_Your goal_: Go through the entries below and pick out every line with "expires".

Saved entries
• • •

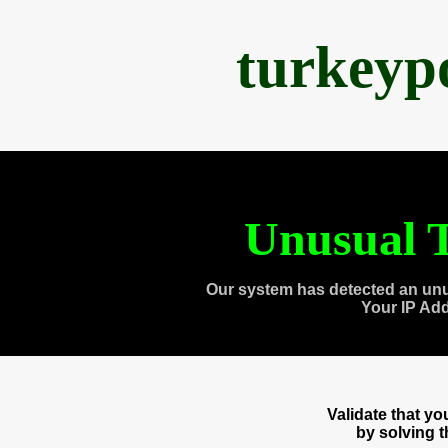
turkeyp
Unusual T
Our system has detected an unu
Your IP Ad
Validate that y
by solving 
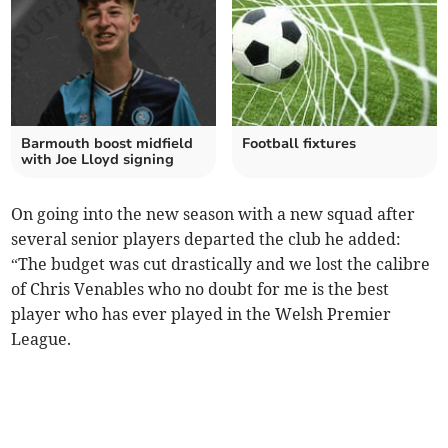
Barmouth boost midfield
Football fixtures
with Joe Lloyd signing
On going into the new season with a new squad after
several senior players departed the club he added:
“The budget was cut drastically and we lost the calibre
of Chris Venables who no doubt for me is the best
player who has ever played in the Welsh Premier
League.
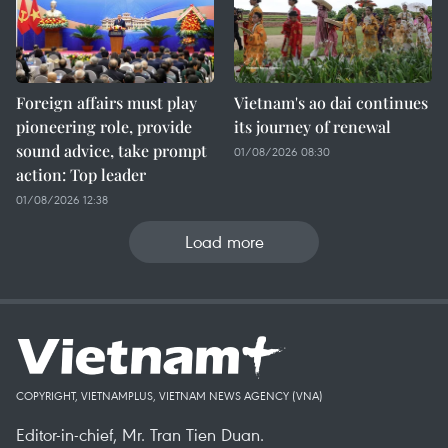
Foreign affairs must play
Vietnam's ao dai continues
pioneering role, provide
its journey of renewal
sound advice, take prompt
01/08/2026 08:30
action: Top leader
01/08/2026 12:38
Load more
COPYRIGHT, VIETNAMPLUS, VIETNAM NEWS AGENCY (VNA)
Editor-in-chief, Mr. Tran Tien Duan.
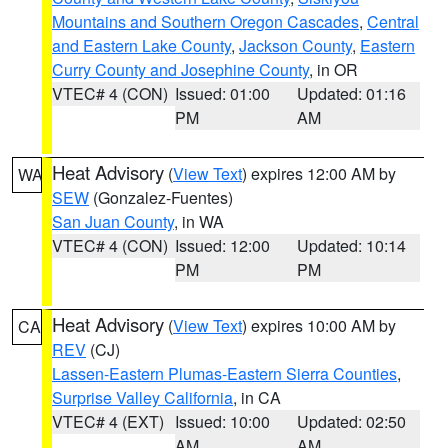
Mountains and Southern Oregon Cascades
,
Central
and Eastern Lake County
,
Jackson County
,
Eastern
Curry County and Josephine County
, in OR
VTEC# 4 (CON)
Issued: 01:00
Updated: 01:16
PM
AM
Heat Advisory
(
View Text
) expires 12:00 AM by
WA
SEW
(Gonzalez-Fuentes)
San Juan County
, in WA
VTEC# 4 (CON)
Issued: 12:00
Updated: 10:14
PM
PM
Heat Advisory
(
View Text
) expires 10:00 AM by
CA
REV
(CJ)
Lassen-Eastern Plumas-Eastern Sierra Counties
,
Surprise Valley California
, in CA
VTEC# 4 (EXT)
Issued: 10:00
Updated: 02:50
AM
AM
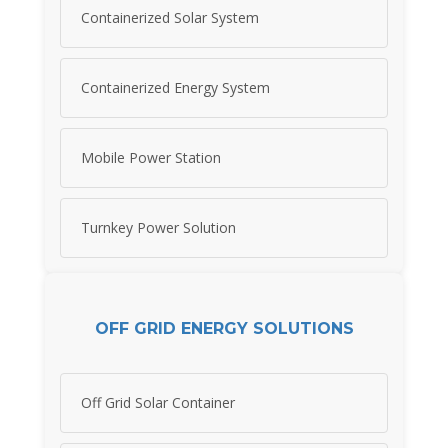
Containerized Solar System
Containerized Energy System
Mobile Power Station
Turnkey Power Solution
OFF GRID ENERGY SOLUTIONS
Off Grid Solar Container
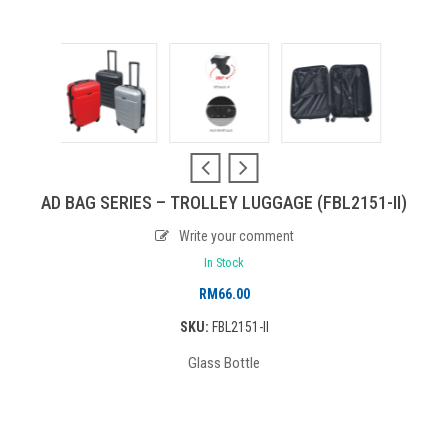
AD BAG SERIES – TROLLEY LUGGAGE (FBL2151-II)
Write your comment
In Stock
RM
66.00
SKU:
FBL2151-II
Glass Bottle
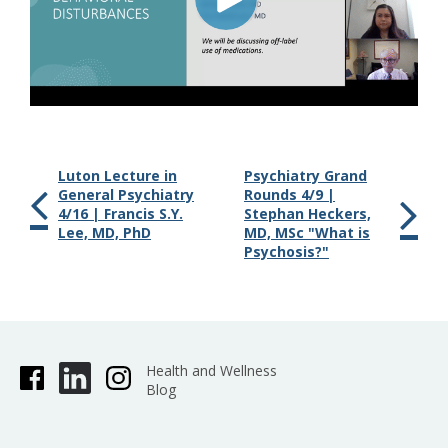
Luton Lecture in
Psychiatry Grand
General Psychiatry
Rounds 4/9 |
4/16 | Francis S.Y.
Stephan Heckers,
Lee, MD, PhD
MD, MSc "What is
Psychosis?"
Health and Wellness
Blog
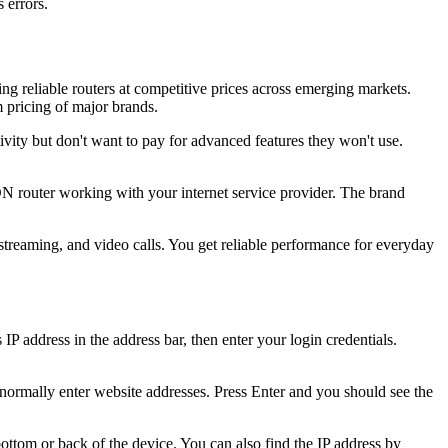
 errors.
g reliable routers at competitive prices across emerging markets.
 pricing of major brands.
ity but don't want to pay for advanced features they won't use.
 router working with your internet service provider. The brand
streaming, and video calls. You get reliable performance for everyday
 address in the address bar, then enter your login credentials.
ormally enter website addresses. Press Enter and you should see the
bottom or back of the device. You can also find the IP address by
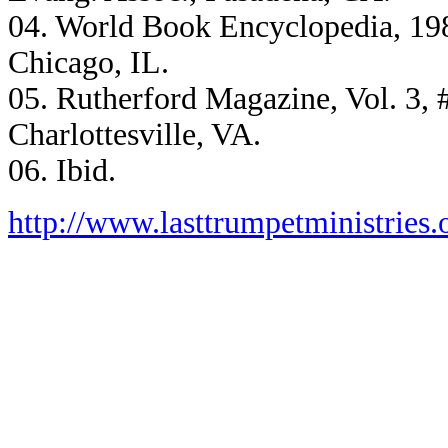
04. World Book Encyclopedia, 1986
Chicago, IL.
05. Rutherford Magazine, Vol. 3, #
Charlottesville, VA.
06. Ibid.
http://www.lasttrumpetministries.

• • •

_Reply_:
) expires 12:00 AM by
) expires 10:00 AM by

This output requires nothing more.